My father is a carpenter and architect, and my education was in physics and engineering. By temperament and training, I prefer to deal with root causes and fundamental principles, building up from them instead of applying individual cases across a broad spectrum. While it is possible to find success in leadership by emulating predecessors, imitation does not substitute for genuine understanding. To truly grasp leadership, I have embarked on a journey to find its root principles. History and literature gave me models to follow and heroes toward whom to aspire, but it was in philosophy—the philosophy of the Meditations—that I found the fundamental nature of leadership: selflessness.
Historical heroes fail to illuminate ideal leadership because they are never perfect. For every great leader used as an example, there are flaws. We build up the “great men” and women by cherry-picking their success and positive attributes, while pushing their failings into the corners. Lord Horatio Nelson is lauded for his inspiring command at sea and his victories over the French, but his affair with Lady Hamilton—surely a failure of loyalty and honesty—are glossed over. Some argue that his personal failings are immaterial to any discussion of his leadership ability. But if that is the case, why did General David Petraeus suffer such a backlash when his extramarital affair was discovered? Similarly, if we were to hold up General Stanley A. McChrystal for his battlefield leadership, any discussion would have to separate his positive attributes from his lapses in judgment portrayed in the Rolling Stone article that ended his military career.
No individual throughout history can stand up to intensive scrutiny without having some flaw or failing revealed. So there is no perfect, single example on which to base our idea of leadership. We are forced either to ignore unpalatable traits in our heroes or study them piecemeal, putting the laudable to one side and the disgraceful to the other. George Washington and Thomas Jefferson both kept slaves; John Paul Jones was fired from Russian service over accusations of rape and admitted to employing a prostitute; Admiral Hyman G. Rickover was abusive to subordinates and insubordinate to the civilian authorities over him. Even legendary and mythical figures fail to live up to the ideal: the stories of King David gave us the Bathsheba Syndrome, and King Arthur was slain by the offspring of his own incest. This is not to say that these were not good leaders, but instead to show that none of them embody the perfect ideal of leadership. For me, trying to become the best leader I could by looking to historical models felt like trying to build a cathedral by looking at pictures of St. Peter’s Basilica and copying it: even though I could make a façade that was similar, I could never hope for it to survive if I didn’t understand the architectural principles involved.
Of course, the study of historical leadership models is not without merit. They serve a necessary purpose in translating the ideal into a more concrete and teachable mode, but it is important to understand their limitations. History should also not be our only source for material, because it comes fraught with all the petty failings of real individuals. Better, in some ways, are examples drawn from literature and the arts, because there individuals can be formed without defects or flaws; they are the architect’s concept drawing rather than the blueprint or the building.

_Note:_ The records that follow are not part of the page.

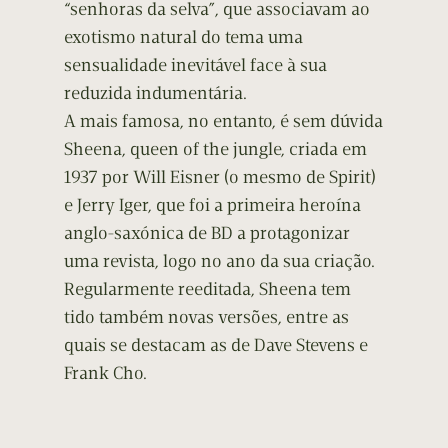
“senhoras da selva”, que associavam ao
exotismo natural do tema uma
sensualidade inevitável face à sua
reduzida indumentária.
A mais famosa, no entanto, é sem dúvida
Sheena, queen of the jungle, criada em
1937 por Will Eisner (o mesmo de Spirit)
e Jerry Iger, que foi a primeira heroína
anglo-saxónica de BD a protagonizar
uma revista, logo no ano da sua criação.
Regularmente reeditada, Sheena tem
tido também novas versões, entre as
quais se destacam as de Dave Stevens e
Frank Cho.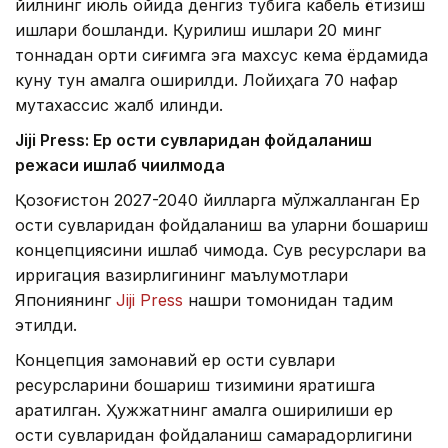
йилнинг июль ойида денгиз тубига кабель ётқизиш
ишлари бошланди. Қурилиш ишлари 20 минг
тоннадан ортиқ сиғимга эга махсус кема ёрдамида
куну тун амалга оширилди. Лойиҳага 70 нафар
мутахассис жалб қилинди.
Jiji Press: Ер ости сувларидан фойдаланиш
режаси ишлаб чиқилмоқда
Қозоғистон 2027-2040 йилларга мўлжалланган Ер
ости сувларидан фойдаланиш ва уларни бошқариш
концепциясини ишлаб чиқмоқда. Сув ресурслари ва
ирригация вазирлигининг маълумотлари
Япониянинг
Jiji Press
нашри томонидан тақдим
этилди.
Концепция замонавий ер ости сувлари
ресурсларини бошқариш тизимини яратишга
қаратилган. Ҳужжатнинг амалга оширилиши ер
ости сувларидан фойдаланиш самарадорлигини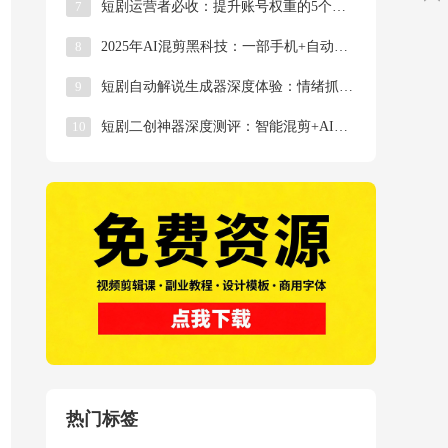
7
短剧运营者必收：提升账号权重的5个剪辑技巧‌
8
2025年AI混剪黑科技：一部手机+自动剪辑软件
9
短剧自动解说生成器深度体验：情绪抓取+流行语植入
10
短剧二创神器深度测评：智能混剪+AI改词，过原创
热门标签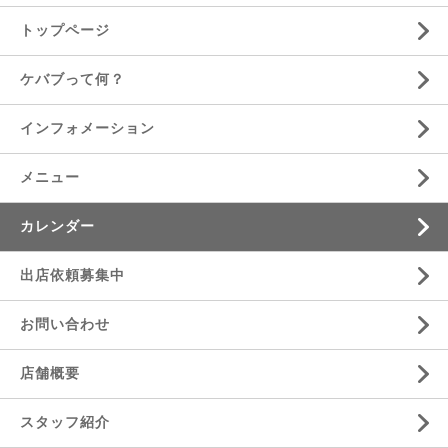
トップページ
ケバブって何？
インフォメーション
メニュー
カレンダー
出店依頼募集中
お問い合わせ
店舗概要
スタッフ紹介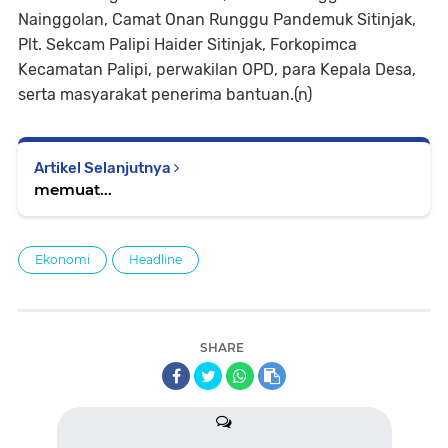
Nainggolan, Camat Onan Runggu Pandemuk Sitinjak,
Plt. Sekcam Palipi Haider Sitinjak, Forkopimca
Kecamatan Palipi, perwakilan OPD, para Kepala Desa,
serta masyarakat penerima bantuan.(n)
Artikel Selanjutnya
memuat...
Ekonomi
Headline
SHARE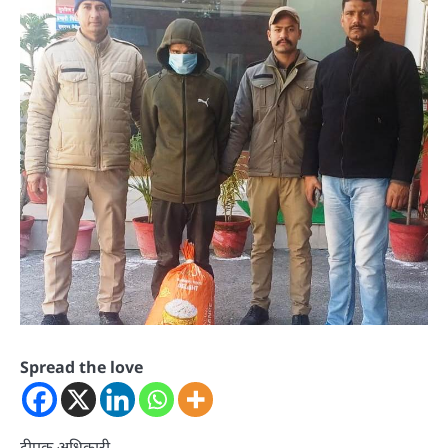
Spread the love
दीपक अधिकारी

Modern cinema offers two examples of what I see as the ideal leader, both from writer-director Ridley Scott. His epics Gladiator and Kingdom of Heaven present heroic leaders who demonstrate moral judgment and selfless devotion to causes, putting aside their own lives, honor, and glory. In Gladiator, Maximus Decimus Meridius is shown to be a powerful and respected general—his authority and potential influence are feared by Commodus—but in his discussions with the Stoic Emperor Marcus Aurelius (a name that will come up again), he demonstrates that he cares nothing for the trappings of power, has no need to assuage his ego, and serves only for the “dream of Rome.” His desire to escape execution is not for any thought of his own life’s worth, but for his family, and when he is finally victorious, his only command to the Praetorians is an attempt to restore that dream of Rome.
Kingdom of Heaven presents an even clearer example in the “perfect knight” Balian of Ibelin. Balian constantly makes the honorable decision regardless of the personal risk or cost to himself. He spares the life of his enemy, refuses to plot against his allies, and defends Jerusalem to protect its people. Balian defies every cynical suggestion that he take power for himself, including turning down King Richard the Lionheart and denying his own valor to strive toward his “Kingdom of conscience, or nothing.” When he has done everything in his power, achieving an unexpected moral victory, he willingly fades from public view without hope or desire of accolades.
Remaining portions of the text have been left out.